Cuando
el cocinero salió del Restaurant Alter Keller era noche cerrada, y la fina y
helada lluvia que envolvía Rothenburg había desecho la nieve de las calles,
dejando a la vista el oscuro y simétrico empedrado, similar a las escamas de
una serpiente. Como siempre, se volvió y disfrutó unos instantes de la fachada
medieval de la antigua bodega. Pasó sus dedos por la argamasa porosa de la
reconstruida pared, sintiendo cómo la fría piedra se templaba con la paz que
abrigaba su alma. Flotaba en el aire un fino aroma a carne especiada, huido de
los fogones aún calientes de su cocina.
Había
sido una buena jornada. Los clientes solicitaron su presencia en el salón para
estrechar con entusiasmo la mano del arquitecto de aquellas maravillas
culinarias. Él, como siempre, sonreía con pudor, la mirada baja. «Este
hasenpfeffer es sublime; jamás había probado un cocido de conejo tan soberbio»
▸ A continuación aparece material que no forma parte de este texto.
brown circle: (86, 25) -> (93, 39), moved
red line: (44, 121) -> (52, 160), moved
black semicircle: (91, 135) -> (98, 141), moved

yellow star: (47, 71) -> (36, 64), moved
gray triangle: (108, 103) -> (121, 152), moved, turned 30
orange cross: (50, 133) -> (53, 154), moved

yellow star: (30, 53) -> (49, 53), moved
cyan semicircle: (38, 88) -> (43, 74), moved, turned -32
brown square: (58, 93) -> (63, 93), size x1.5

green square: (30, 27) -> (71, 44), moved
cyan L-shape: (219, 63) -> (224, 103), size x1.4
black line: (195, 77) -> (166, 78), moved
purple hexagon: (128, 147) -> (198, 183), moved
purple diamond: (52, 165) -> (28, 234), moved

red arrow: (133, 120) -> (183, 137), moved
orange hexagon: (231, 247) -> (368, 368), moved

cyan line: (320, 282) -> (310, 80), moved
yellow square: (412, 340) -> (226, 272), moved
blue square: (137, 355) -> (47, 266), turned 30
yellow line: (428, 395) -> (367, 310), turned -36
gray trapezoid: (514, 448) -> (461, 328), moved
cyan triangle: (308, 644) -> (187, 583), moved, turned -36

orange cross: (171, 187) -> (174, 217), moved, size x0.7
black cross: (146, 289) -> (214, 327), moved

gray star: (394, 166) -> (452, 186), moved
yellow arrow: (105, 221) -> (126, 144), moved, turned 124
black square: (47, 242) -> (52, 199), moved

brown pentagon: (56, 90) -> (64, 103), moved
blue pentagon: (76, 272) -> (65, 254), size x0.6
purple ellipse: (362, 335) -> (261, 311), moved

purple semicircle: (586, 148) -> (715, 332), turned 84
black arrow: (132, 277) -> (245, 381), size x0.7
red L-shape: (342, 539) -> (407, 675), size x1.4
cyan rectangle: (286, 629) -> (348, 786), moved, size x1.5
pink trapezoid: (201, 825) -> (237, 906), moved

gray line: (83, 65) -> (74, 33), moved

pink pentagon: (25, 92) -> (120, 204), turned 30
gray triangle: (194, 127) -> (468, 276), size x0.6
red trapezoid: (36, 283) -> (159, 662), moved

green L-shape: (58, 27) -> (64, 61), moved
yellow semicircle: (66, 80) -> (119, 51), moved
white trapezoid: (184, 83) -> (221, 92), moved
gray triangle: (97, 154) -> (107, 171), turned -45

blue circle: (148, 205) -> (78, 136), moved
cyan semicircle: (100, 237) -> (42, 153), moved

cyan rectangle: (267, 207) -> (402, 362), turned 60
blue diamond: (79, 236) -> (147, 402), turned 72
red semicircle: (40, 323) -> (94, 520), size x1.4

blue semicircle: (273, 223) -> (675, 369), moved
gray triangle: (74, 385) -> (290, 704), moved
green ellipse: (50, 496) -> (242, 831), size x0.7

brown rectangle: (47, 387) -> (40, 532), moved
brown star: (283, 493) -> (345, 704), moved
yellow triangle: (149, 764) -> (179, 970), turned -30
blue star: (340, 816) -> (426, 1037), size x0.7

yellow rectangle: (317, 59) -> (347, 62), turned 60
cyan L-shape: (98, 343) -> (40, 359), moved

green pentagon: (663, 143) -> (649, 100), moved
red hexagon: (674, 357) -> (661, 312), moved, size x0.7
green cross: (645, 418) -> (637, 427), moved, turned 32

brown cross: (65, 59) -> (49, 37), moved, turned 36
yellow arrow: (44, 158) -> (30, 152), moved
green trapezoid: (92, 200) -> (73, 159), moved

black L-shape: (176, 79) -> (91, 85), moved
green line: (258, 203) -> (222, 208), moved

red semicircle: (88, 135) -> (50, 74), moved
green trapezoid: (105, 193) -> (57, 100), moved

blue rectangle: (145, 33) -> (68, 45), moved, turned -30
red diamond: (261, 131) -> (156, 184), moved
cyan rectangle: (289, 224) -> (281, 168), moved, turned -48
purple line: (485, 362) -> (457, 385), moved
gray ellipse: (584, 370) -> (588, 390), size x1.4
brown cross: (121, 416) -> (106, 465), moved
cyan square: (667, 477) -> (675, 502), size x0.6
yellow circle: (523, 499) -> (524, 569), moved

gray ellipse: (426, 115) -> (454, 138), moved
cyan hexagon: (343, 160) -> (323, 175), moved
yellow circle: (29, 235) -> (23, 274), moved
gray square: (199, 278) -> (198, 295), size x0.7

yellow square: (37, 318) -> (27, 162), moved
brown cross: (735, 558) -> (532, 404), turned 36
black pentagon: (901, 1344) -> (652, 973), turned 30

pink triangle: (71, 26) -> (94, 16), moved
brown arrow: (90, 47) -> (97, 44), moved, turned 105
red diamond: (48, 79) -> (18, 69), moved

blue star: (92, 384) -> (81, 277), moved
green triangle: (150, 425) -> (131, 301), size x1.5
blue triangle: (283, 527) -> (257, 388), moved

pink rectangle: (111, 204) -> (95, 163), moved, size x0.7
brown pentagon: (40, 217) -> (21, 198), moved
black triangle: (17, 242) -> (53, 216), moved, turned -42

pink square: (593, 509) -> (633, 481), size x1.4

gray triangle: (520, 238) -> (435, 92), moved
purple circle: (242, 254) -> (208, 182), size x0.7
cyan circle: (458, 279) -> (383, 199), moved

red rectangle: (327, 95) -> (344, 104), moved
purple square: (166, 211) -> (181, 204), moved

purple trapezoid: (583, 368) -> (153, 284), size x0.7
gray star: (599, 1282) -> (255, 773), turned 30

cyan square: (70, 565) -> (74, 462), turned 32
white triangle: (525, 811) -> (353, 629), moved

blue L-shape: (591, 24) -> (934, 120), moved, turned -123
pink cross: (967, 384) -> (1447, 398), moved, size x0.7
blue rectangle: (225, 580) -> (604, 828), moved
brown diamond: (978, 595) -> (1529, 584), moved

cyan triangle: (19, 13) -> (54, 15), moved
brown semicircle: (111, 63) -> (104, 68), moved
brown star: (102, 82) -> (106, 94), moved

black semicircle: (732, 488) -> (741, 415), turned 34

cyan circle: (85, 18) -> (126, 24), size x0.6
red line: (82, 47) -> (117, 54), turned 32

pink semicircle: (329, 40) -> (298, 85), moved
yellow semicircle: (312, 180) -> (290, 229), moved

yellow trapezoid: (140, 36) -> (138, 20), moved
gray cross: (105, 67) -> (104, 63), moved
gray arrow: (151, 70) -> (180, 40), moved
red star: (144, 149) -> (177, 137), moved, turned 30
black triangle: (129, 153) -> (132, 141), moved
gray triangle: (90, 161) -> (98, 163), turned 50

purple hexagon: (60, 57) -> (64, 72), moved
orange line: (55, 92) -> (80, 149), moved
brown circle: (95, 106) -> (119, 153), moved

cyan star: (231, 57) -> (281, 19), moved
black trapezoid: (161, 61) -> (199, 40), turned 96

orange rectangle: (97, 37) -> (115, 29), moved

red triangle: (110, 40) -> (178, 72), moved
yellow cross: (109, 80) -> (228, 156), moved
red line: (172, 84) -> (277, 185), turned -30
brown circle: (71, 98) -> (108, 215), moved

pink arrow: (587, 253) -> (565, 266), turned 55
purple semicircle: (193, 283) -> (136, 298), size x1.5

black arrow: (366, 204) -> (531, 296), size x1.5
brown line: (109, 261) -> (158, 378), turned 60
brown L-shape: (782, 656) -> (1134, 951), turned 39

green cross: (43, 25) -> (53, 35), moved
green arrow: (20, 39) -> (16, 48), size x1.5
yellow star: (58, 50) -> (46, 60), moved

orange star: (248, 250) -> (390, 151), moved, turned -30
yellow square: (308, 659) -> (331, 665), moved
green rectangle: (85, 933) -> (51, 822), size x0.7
decía uno. «El escalope jaeger tenía el punto exacto de rebozado; gran acierto
combinarlo con la salsa de arándano rojo” añadía otro. “La mezcla de sabores en
el rheinischer sauerbraten estaba tan compensada que costaba distinguir los
ingredientes, y las jugosas lonchas de carne parecían flotar sobre la salsa de
guindilla” expresaba un gourmet de renombre que se había presentado de
improviso, seducido por la fama del nuevo chef. Y él se encogía de hombros, con
modestia, murmurando un torpe agradecimiento.
Cruzó
la Goldene Ringgasse y enfiló por la calle Alter Keller, en dirección a
Hofbronnengasse, donde vivía. A esas horas, muchos comercios estaban cerrados,
pero la schneeballenträume del señor Diller seguía deleitando a
su clientela y a los viandantes con el olor a canela y chocolate de sus famosas
bolas de navidad.
Mientras
recorría la calle Burggasse sintió un escalofrío al levantarse una fuerte
corriente de viento, proveniente del Tauber, que se había colado con
violencia en un claro que formaban las casas. El chef se arrebujó en su gabán y
apretó el paso. Torció a la derecha y entró en su calle.
En
ese momento, varios individuos surgieron de las sombras y lo empujaron contra
el suelo. Sintió cómo una rodilla se clavaba en su mandíbula mientras unas
fuertes manos apresaban las suyas en la espalda. Una potente voz rompió el
sosiego de la noche:
—Franz
Liebhert. Queda usted detenido.
El
día del juicio no se hizo esperar. La jueza, menuda y de talante hosco, lo miró
con evidente desprecio y preguntó:
—Señor
Liebhert, ¿cómo se declara de los cargos de asesinato, mutilación y canibalismo
que se le imputan?
Su
abogado, indeciso, se giró hacia él que, con la cabeza gacha, asintió.
—Señoría,
mi cliente se declara culpable de los cargos de asesinato y mutilación, no así
del de canibalismo. Refiere que él, únicamente, cocinaba y servía las... eh...
partes, pero que nunca las consumió.